A small, phase 1 trial testing a new HIV vaccine delivered positive results in 97 percent of recipients.
The vaccine was created from an engineered version of a protein within the HIV virus. This particle, according to an article on Science Alert, was designed to get the body ready to produce the neutralizing antibodies thought to be critical for HIV immunity.
Forty-eight participants received either the vaccine or a placebo, while 35 of the 36 dosed with the vaccine showed an activation of antibody precursor B cells that could pave the way to immunity.

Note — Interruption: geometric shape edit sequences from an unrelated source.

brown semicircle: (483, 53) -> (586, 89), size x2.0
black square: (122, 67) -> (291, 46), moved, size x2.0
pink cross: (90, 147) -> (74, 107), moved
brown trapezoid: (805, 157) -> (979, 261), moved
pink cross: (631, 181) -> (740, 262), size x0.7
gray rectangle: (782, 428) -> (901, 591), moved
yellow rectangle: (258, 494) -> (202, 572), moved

The results of the study were published in the academic journal Science alongside World AIDS Day. The study was first announced in 2021 and was co-run by the International AIDS Vaccine Initiative and Scripps Research.
William Schief, an author from the study and a professor in the Department of Immunology and Microbiology at Scripps Research, said, “There’s only a few patches on the surface of the HIV spike that remain the same or relatively the same across different isolates. And we’re trying to elicit very specific antibodies that have very specific properties that allow them to bind to those exact patches.”
No one reported any serious side effects. Any pain at the injection sites or associated headaches were mild to moderate and resolved within a few days.
Additionally, Schief said he and his team are also currently working alongside Moderna to create and test a vaccine to deliver vaccine particles via mRNA instead of the protein-based model currently in use.
With a phase 1 trial of the same particle in place, as well as another using the mRNA delivery system and an additional clinical trial in Africa, it could take time before phase 2 trials begin. Schief also warns that there’s no guarantee it will ultimately work.
“We’re optimistic that there’s some chances that this approach may be helpful for more than just HIV,” he said. “Even though if it only helps HIV that would be enormous.”